───── GIVEN INFORMATION ─────
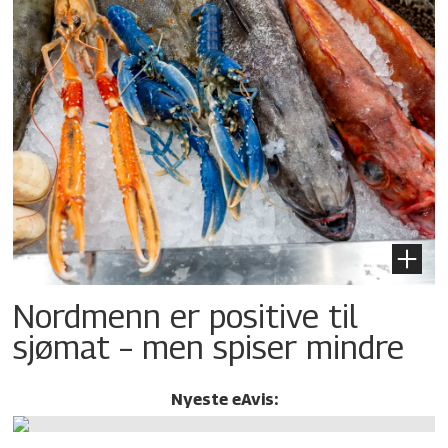
Nordmenn er positive til
sjømat – men spiser mindre
Nyeste eAvis:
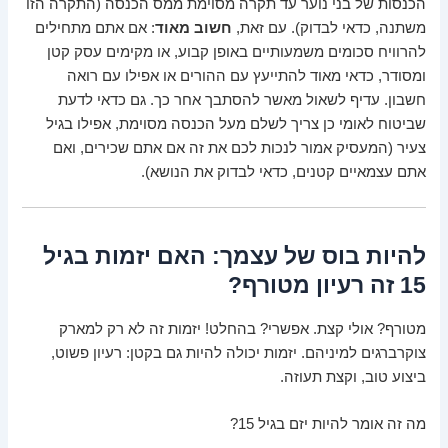
הכנסות של בני נוער עד תקרה מסוימת ממס הכנסה (התקרה הזו
משתנה, כדאי לבדוק). עם זאת,
חשוב מאוד
: אם אתם מתחילים
להרוויח סכומים משמעותיים באופן קבוע, או מקימים עסק קטן
ומסודר, כדאי מאוד להתייעץ עם ההורים או אפילו עם רואה
חשבון. עדיף לשאול מאשר להסתבך אחר כך. גם כדאי לדעת
שביטוח לאומי כן צריך לשלם מעל הכנסה מסוימת, אפילו בגיל
צעיר (המעסיק אמור לנכות לכם את זה אם אתם שכירים, ואם
אתם עצמאיים קטנים, כדאי לבדוק את הנושא).
להיות בוס של עצמך: האם יזמות בגיל
15 זה רעיון מטורף?
מטורף? אולי קצת. אפשרי? בהחלט! יזמות זה לא רק למארק
צוקרברגים למיניהם. יזמות יכולה להיות גם בקטן: רעיון פשוט,
ביצוע טוב, וקצת תעוזה.
מה זה אומר להיות יזם בגיל 15?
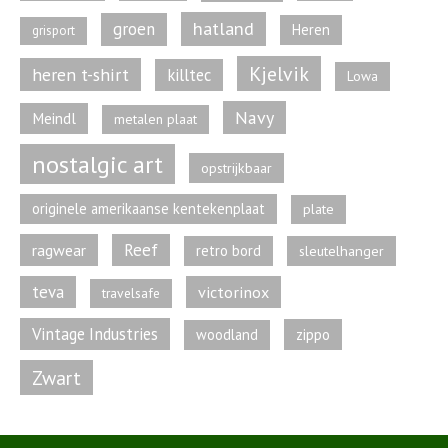
hatland
groen
Heren
grisport
Kjelvik
heren t-shirt
killtec
Lowa
Navy
Meindl
metalen plaat
nostalgic art
opstrijkbaar
originele amerikaanse kentekenplaat
plate
Reef
ragwear
retro bord
sleutelhanger
teva
victorinox
travelsafe
Vintage Industries
zippo
woodland
Zwart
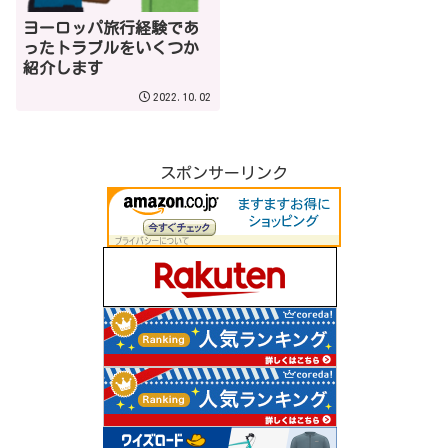
ヨーロッパ旅行経験であ
ったトラブルをいくつか
紹介します
2022.10.02
スポンサーリンク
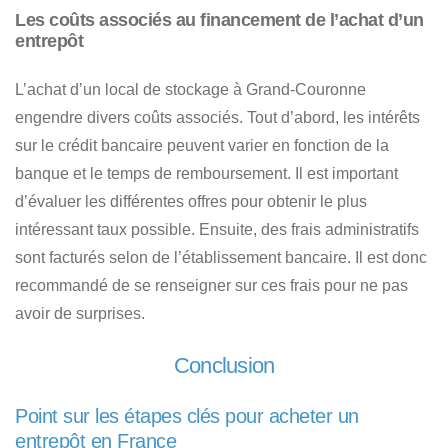
Les coûts associés au financement de l’achat d’un
entrepôt
L’achat d’un local de stockage à Grand-Couronne
engendre divers coûts associés. Tout d’abord,
les intérêts
sur le crédit bancaire peuvent varier en fonction de la
banque et le temps de remboursement
. Il est important
d’évaluer les différentes offres pour obtenir le plus
intéressant taux possible. Ensuite, des frais administratifs
sont facturés selon de l’établissement bancaire. Il est donc
recommandé de se renseigner sur ces frais pour ne pas
avoir de surprises.
Conclusion
Point sur les étapes clés pour acheter un
entrepôt en France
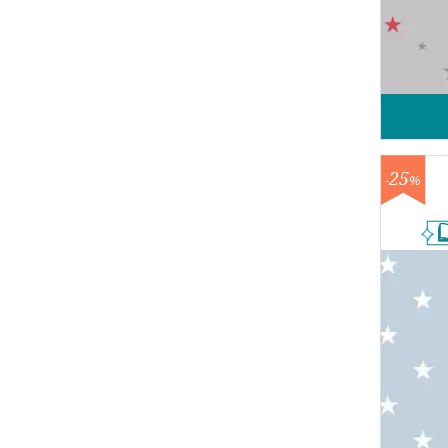
25
-
%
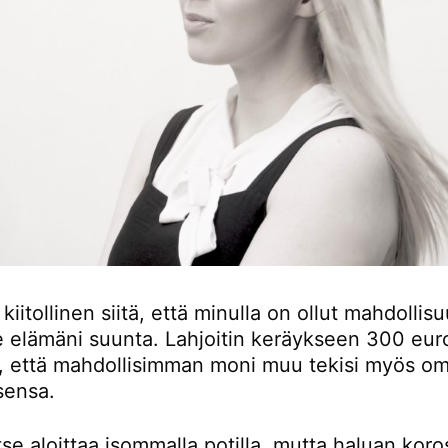
 kiitollinen siitä, että minulla on ollut mahdollis
se elämäni suunta. Lahjoitin keräykseen 300 eur
n, että mahdollisimman moni muu tekisi myös o
sensa.
tse aloittaa isommalla potilla, mutta haluan koro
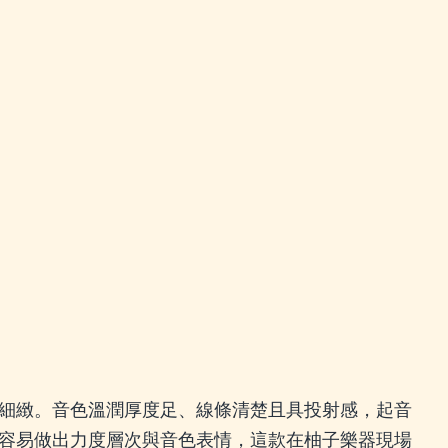
。
。
細緻。音色溫潤厚度足、線條清楚且具投射感，起音
容易做出力度層次與音色表情，這款在柚子樂器現場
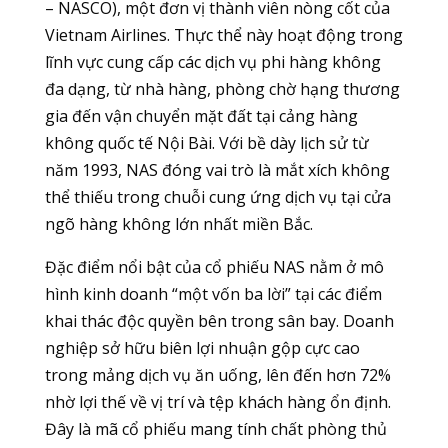
– NASCO), một đơn vị thành viên nòng cốt của
Vietnam Airlines. Thực thể này hoạt động trong
lĩnh vực cung cấp các dịch vụ phi hàng không
đa dạng, từ nhà hàng, phòng chờ hạng thương
gia đến vận chuyển mặt đất tại cảng hàng
không quốc tế Nội Bài. Với bề dày lịch sử từ
năm 1993, NAS đóng vai trò là mắt xích không
thể thiếu trong chuỗi cung ứng dịch vụ tại cửa
ngõ hàng không lớn nhất miền Bắc.
Đặc điểm nổi bật của cổ phiếu NAS nằm ở mô
hình kinh doanh “một vốn ba lời” tại các điểm
khai thác độc quyền bên trong sân bay. Doanh
nghiệp sở hữu biên lợi nhuận gộp cực cao
trong mảng dịch vụ ăn uống, lên đến hơn 72%
nhờ lợi thế về vị trí và tệp khách hàng ổn định.
Đây là mã cổ phiếu mang tính chất phòng thủ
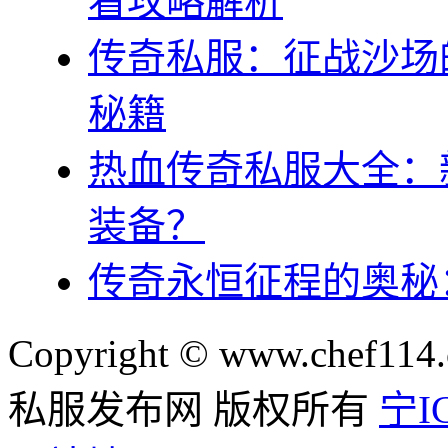
看攻略解析
传奇私服：征战沙场
秘籍
热血传奇私服大全：
装备？
传奇永恒征程的奥秘
Copyright © www.chef114.
私服发布网 版权所有
宁IC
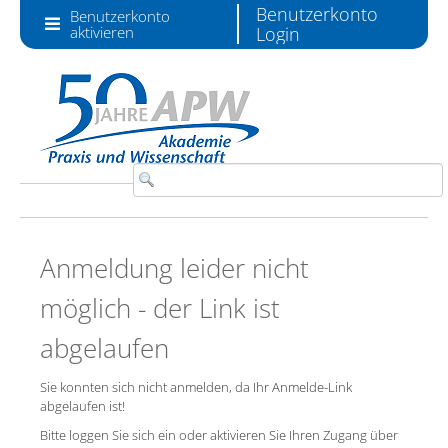
Zum Inhalt wechseln
Benutzerkonto
Benutzerkonto
aktivieren
Login
Anmeldung leider nicht
möglich - der Link ist
abgelaufen
Sie konnten sich nicht anmelden, da Ihr Anmelde-Link
abgelaufen ist!
Bitte loggen Sie sich ein oder aktivieren Sie Ihren Zugang über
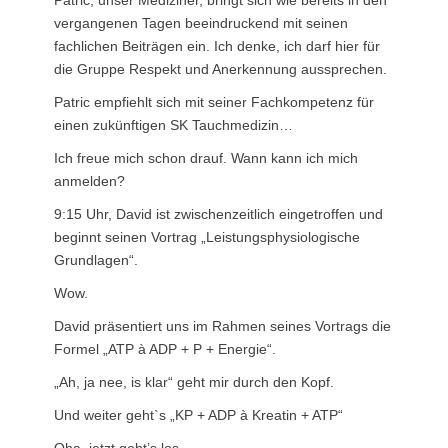
vergangenen Tagen beeindruckend mit seinen
fachlichen Beiträgen ein. Ich denke, ich darf hier für
die Gruppe Respekt und Anerkennung aussprechen.
Patric empfiehlt sich mit seiner Fachkompetenz für
einen zukünftigen SK Tauchmedizin…
Ich freue mich schon drauf. Wann kann ich mich
anmelden?
9:15 Uhr, David ist zwischenzeitlich eingetroffen und
beginnt seinen Vortrag „Leistungsphysiologische
Grundlagen“.
Wow.
David präsentiert uns im Rahmen seines Vortrags die
Formel „ATP à ADP + P + Energie“.
„Ah, ja nee, is klar“ geht mir durch den Kopf.
Und weiter geht`s „KP + ADP à Kreatin + ATP“
Oha, jetzt geht’s los.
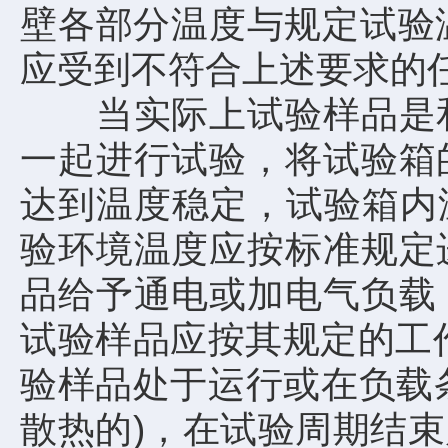
壁各部分温度与规定试验
应受到不符合上述要求的
当实际上试验样品是和
一起进行试验，将试验箱
达到温度稳定，试验箱内温度
验环境温度应按标准规定
品给予通电或加电气负载
试验样品应按其规定的工
验样品处于运行或在负载
散热的)，在试验周期结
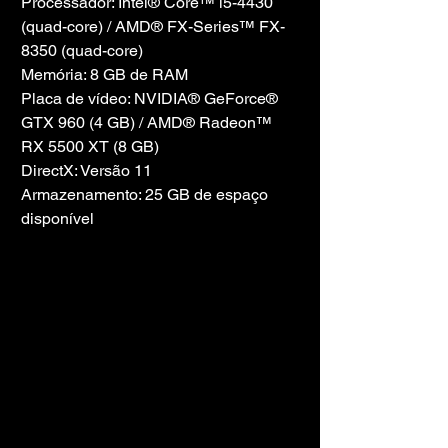
Processador: Intel® Core™ i5-4430 
(quad-core) / AMD® FX-Series™ FX-
8350 (quad-core)
Memória: 8 GB de RAM
Placa de vídeo: NVIDIA® GeForce® 
GTX 960 (4 GB) / AMD® Radeon™ 
RX 5500 XT (8 GB)
DirectX: Versão 11
Armazenamento: 25 GB de espaço 
disponível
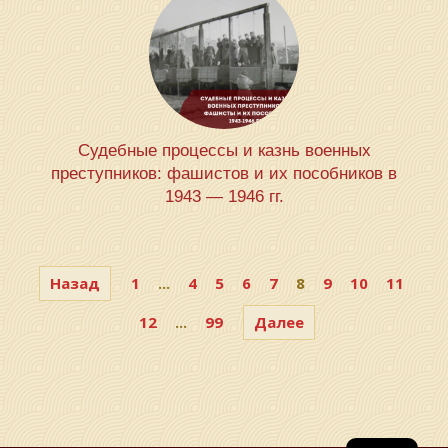
Судебные процессы и казнь военных
преступников: фашистов и их пособников в
1943 — 1946 гг.
Назад
1
...
4
5
6
7
8
9
10
11
12
...
99
Далее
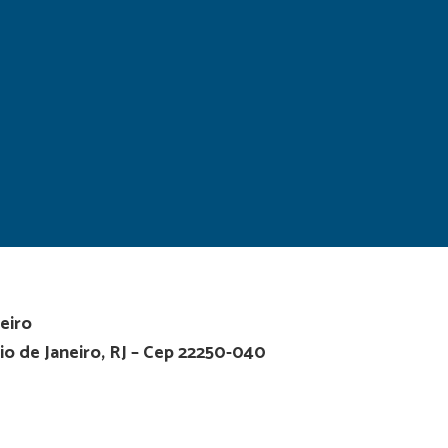
eiro
io de Janeiro, RJ – Cep 22250-040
─────
EXERCISE DESCRIPTION: Read the entries above and find each line holding the word "että". Copy it out.

RESPONSE FOR THIS EXERCISE:
 kiitollinen siitä, että minulla on ollut mahdollis
n, että mahdollisimman moni muu tekisi myös o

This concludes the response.